Convalescence was hard on me. Not just the drip-bag routine but the whole thing. I hurt all the time from both phantom and real pain, even with the drugs. While I was continuously medicated, I never rested well. Usually, I would lie in bed all night semi-comatose-not really awake, but not sleeping, either. Narcotic stupor doesn’t allow your mind to reset properly. As each dosage came on, I would involuntarily crash-in doctors’ offices, between occupational and physical therapy sessions on a bench in the clinic’s workout room, or while sitting in traffic as my mom shuttled me home. When I revived, it was because the drugs were wearing off, and then all I had was anguish. My frustrations and the drugs turned me into such a bossy and grouchy snot that even I was sick of hearing myself.
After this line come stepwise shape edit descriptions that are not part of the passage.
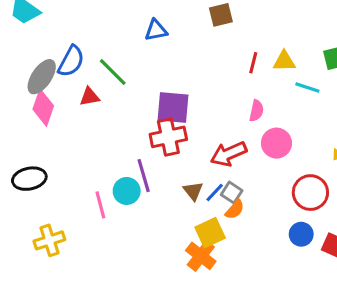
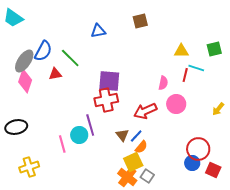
red line: (253, 63) -> (185, 75), moved
gray square: (232, 193) -> (147, 176), moved
red circle: (310, 193) -> (198, 149), moved
orange semicircle: (235, 210) -> (141, 147), moved

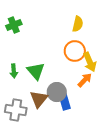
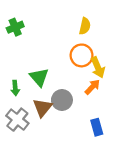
green arrow: (14, 71) -> (15, 88), moved
blue rectangle: (65, 102) -> (97, 127), moved
gray cross: (16, 110) -> (17, 120), turned 30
My being at home again was difficult for all of us, too. Though we were thankful to have one another and felt blessed to be together as a family, the workload took its toll. My parents each had their businesses to tend to besides looking after me. Add in my appointments, drugs, and insurance issues, and on top of it all, the media and public attention-we had to leave the phone off the hook for almost two months, and called the local authorities to fend off the television station vehicles that staked out the house-and we were all worn threadbare.

For the first four weeks, I was as dependent as a toddler. I found myself easily fed up by the effort involved with my new life, in which rest, recovery, and rehab had replaced skiing, mountaineering, and concerts. Everything was so time-consuming; one clinic appointment occupied an entire morning of preparation and commuting for my mom and me. And there were a hundred appointments, all of which had to be coordinated around my drug schedule. I didn’t get out of Blue John Canyon to spend my life in a groggy blur of structured confinement perforated with agony. Yet that’s what my life had become.
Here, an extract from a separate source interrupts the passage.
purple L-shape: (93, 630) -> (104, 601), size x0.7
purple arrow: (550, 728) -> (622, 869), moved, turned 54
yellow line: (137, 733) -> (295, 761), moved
The challenge in the canyon had been severe but straightforward. Once I was out, the challenges became more complex, and at first, I felt unprepared to adapt to my new circumstances. I wanted to get my life back, but that meant I had to learn how to cope with my frustrations and turn them into motivation for action. The drugs were my first targets. In June, with most of the post-operation pain fading, I gradually weaned myself off the painkillers. I could once again enjoy a few choice freedoms-driving my truck, going running with my friends, enjoying a big ol’ salted margarita. I regained more and more of my self-sufficiency and “grew up” again in a process akin to a second adolescence. My mom didn’t want to let me go, and I couldn’t blame her, but I had to get my independence back, for both our sakes.
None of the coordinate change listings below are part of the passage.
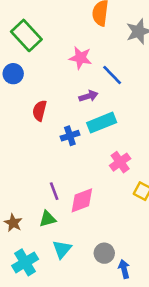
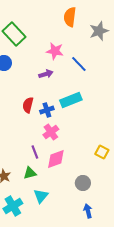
purple arrow: (88, 96) -> (46, 74), moved
red semicircle: (40, 111) -> (28, 105), moved
pink cross: (120, 162) -> (51, 132), moved
gray circle: (104, 253) -> (83, 183), moved

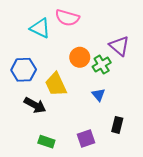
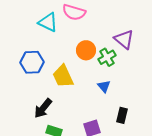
black arrow: (35, 105) -> (43, 108), moved, turned 100

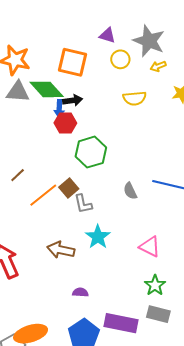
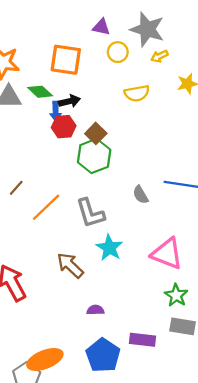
green diamond: (47, 89) -> (40, 92), size x0.7
brown square: (69, 188) -> (96, 133), moved
gray L-shape: (83, 204) -> (90, 213), size x1.4
pink triangle: (150, 247) -> (167, 254), size x1.4
brown arrow: (61, 250) -> (70, 265), turned 36
purple rectangle: (121, 323) -> (143, 340), size x0.7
Once I was off the narcotics, things got better quickly. I learned how to tie my shoelaces and even tie a necktie one-handed. Improving rapidly, I practiced my left-handed print and cursive (I had been a righty prior to my accident) and began typing on my laptop with just five fingers. My occupational therapist got me a rocker knife so I could cut meat. With either adaptive equipment or new techniques, I relearned how to do just about everything I needed. I figured out how to put on my watch and fasten that tricky left wrist button on my dress shirts using my teeth. Still, there were things I needed help with. Sometimes my independence drove me not to ask. Other times, though the offered help was well meant, I wanted to figure things out for myself. In the kitchen one afternoon, I caught my sister trying a little too hard to be sensitive while watching me start to peel an orange.